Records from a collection
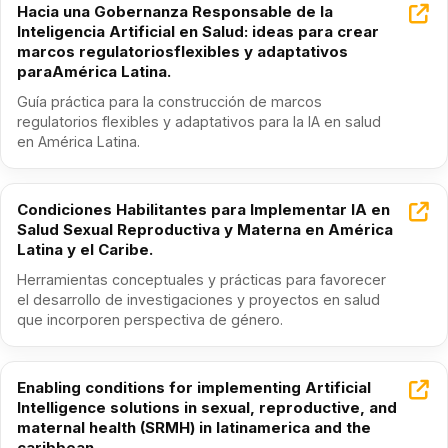
Hacia una Gobernanza Responsable de la
Inteligencia Artificial en Salud: ideas para crear
marcos regulatoriosflexibles y adaptativos
paraAmérica Latina.
Guía práctica para la construcción de marcos
regulatorios flexibles y adaptativos para la IA en salud
en América Latina.
Condiciones Habilitantes para Implementar IA en
Salud Sexual Reproductiva y Materna en América
Latina y el Caribe.
Herramientas conceptuales y prácticas para favorecer
el desarrollo de investigaciones y proyectos en salud
que incorporen perspectiva de género.
Enabling conditions for implementing Artificial
Intelligence solutions in sexual, reproductive, and
maternal health (SRMH) in latinamerica and the
caribbean.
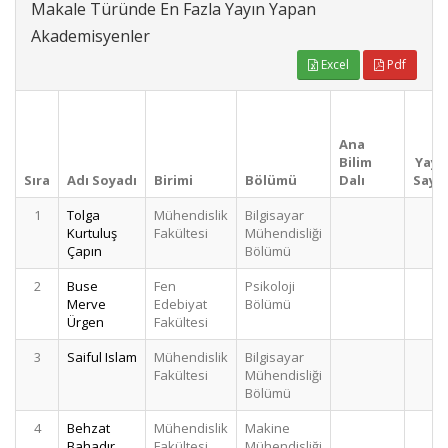
Makale Türünde En Fazla Yayın Yapan
Akademisyenler
Excel
Pdf
Ana
Bilim
Yayı
Sıra
Adı Soyadı
Birimi
Bölümü
Dalı
Sayıs
1
Tolga
Mühendislik
Bilgisayar
Kurtuluş
Fakültesi
Mühendisliği
Çapın
Bölümü
2
Buse
Fen
Psikoloji
Merve
Edebiyat
Bölümü
Ürgen
Fakültesi
3
Saiful Islam
Mühendislik
Bilgisayar
Fakültesi
Mühendisliği
Bölümü
4
Behzat
Mühendislik
Makine
Bahadır
Fakültesi
Mühendisliği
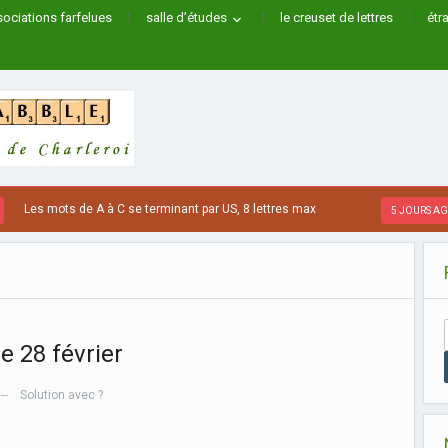
ociations farfelues
salle d’études
le creuset de lettres
étr
s mots de A à C se terminant par US, 8 lettres max
5 JOURS AGO
 28 février
Solution avec ?
—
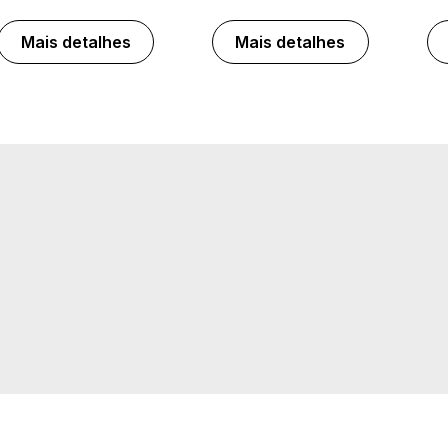
Mais detalhes
Mais detalhes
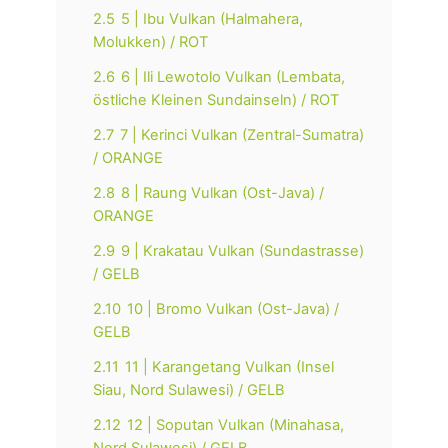
2.5
5 | Ibu Vulkan (Halmahera,
Molukken) / ROT
2.6
6 | Ili Lewotolo Vulkan (Lembata,
östliche Kleinen Sundainseln) / ROT
2.7
7 | Kerinci Vulkan (Zentral-Sumatra)
/ ORANGE
2.8
8 | Raung Vulkan (Ost-Java) /
ORANGE
2.9
9 | Krakatau Vulkan (Sundastrasse)
/ GELB
2.10
10 | Bromo Vulkan (Ost-Java) /
GELB
2.11
11 | Karangetang Vulkan (Insel
Siau, Nord Sulawesi) / GELB
2.12
12 | Soputan Vulkan (Minahasa,
Nord Sulawesi) / GELB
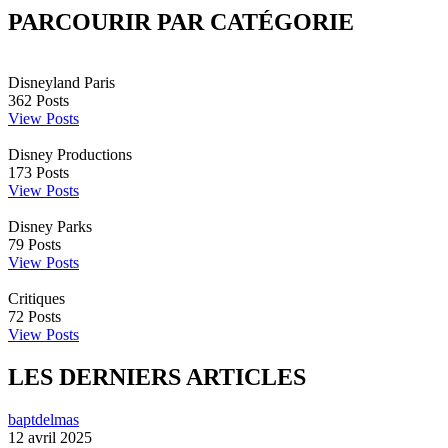
PARCOURIR PAR CATÉGORIE
Disneyland Paris
362
Posts
View Posts
Disney Productions
173
Posts
View Posts
Disney Parks
79
Posts
View Posts
Critiques
72
Posts
View Posts
LES DERNIERS ARTICLES
baptdelmas
12 avril 2025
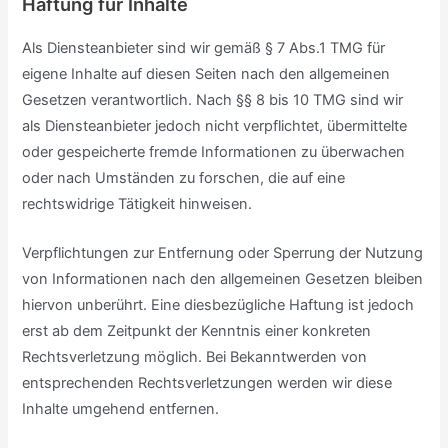
Haftung für Inhalte
Als Diensteanbieter sind wir gemäß § 7 Abs.1 TMG für
eigene Inhalte auf diesen Seiten nach den allgemeinen
Gesetzen verantwortlich. Nach §§ 8 bis 10 TMG sind wir
als Diensteanbieter jedoch nicht verpflichtet, übermittelte
oder gespeicherte fremde Informationen zu überwachen
oder nach Umständen zu forschen, die auf eine
rechtswidrige Tätigkeit hinweisen.
Verpflichtungen zur Entfernung oder Sperrung der Nutzung
von Informationen nach den allgemeinen Gesetzen bleiben
hiervon unberührt. Eine diesbezügliche Haftung ist jedoch
erst ab dem Zeitpunkt der Kenntnis einer konkreten
Rechtsverletzung möglich. Bei Bekanntwerden von
entsprechenden Rechtsverletzungen werden wir diese
Inhalte umgehend entfernen.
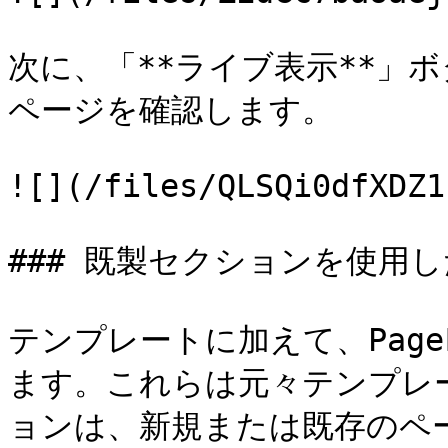
次に、「**ライブ表示**」
ページを確認します。

![](/files/QLSQi0dfXDZ1
### 既製セクションを使用し
テンプレートに加えて、Pag
ます。これらは元々テンプレ
ョンは、新規または既存のペ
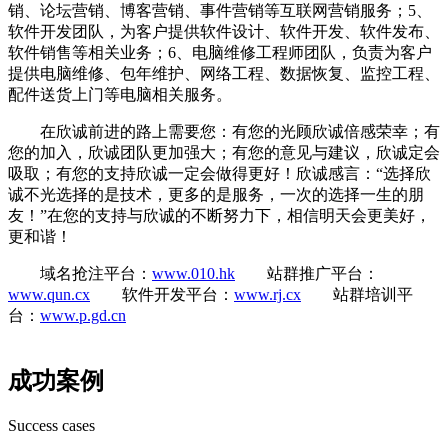
销、论坛营销、博客营销、事件营销等互联网营销服务；5、
软件开发团队，为客户提供软件设计、软件开发、软件发布、
软件销售等相关业务；6、电脑维修工程师团队，负责为客户
提供电脑维修、包年维护、网络工程、数据恢复、监控工程、
配件送货上门等电脑相关服务。
在欣诚前进的路上需要您：有您的光顾欣诚倍感荣幸；有
您的加入，欣诚团队更加强大；有您的意见与建议，欣诚定会
吸取；有您的支持欣诚一定会做得更好！欣诚感言：“选择欣
诚不光选择的是技术，更多的是服务，一次的选择一生的朋
友！”在您的支持与欣诚的不断努力下，相信明天会更美好，
更和谐！
域名抢注平台：
www.010.hk
站群推广平台：
www.qun.cx
软件开发平台：
www.rj.cx
站群培训平
台：
www.p.gd.cn
成功案例
Success cases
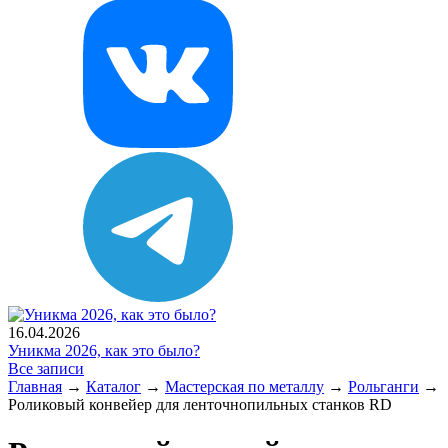
16.04.2026
Уникма 2026, как это было?
Все записи
Главная
→
Каталог
→
Мастерская по металлу
→
Рольганги
→
Роликовый конвейер для ленточнопильных станков RD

Your assignment:
Note how many lines above hold "sind" and give that figure alone.

Answer for the task:
2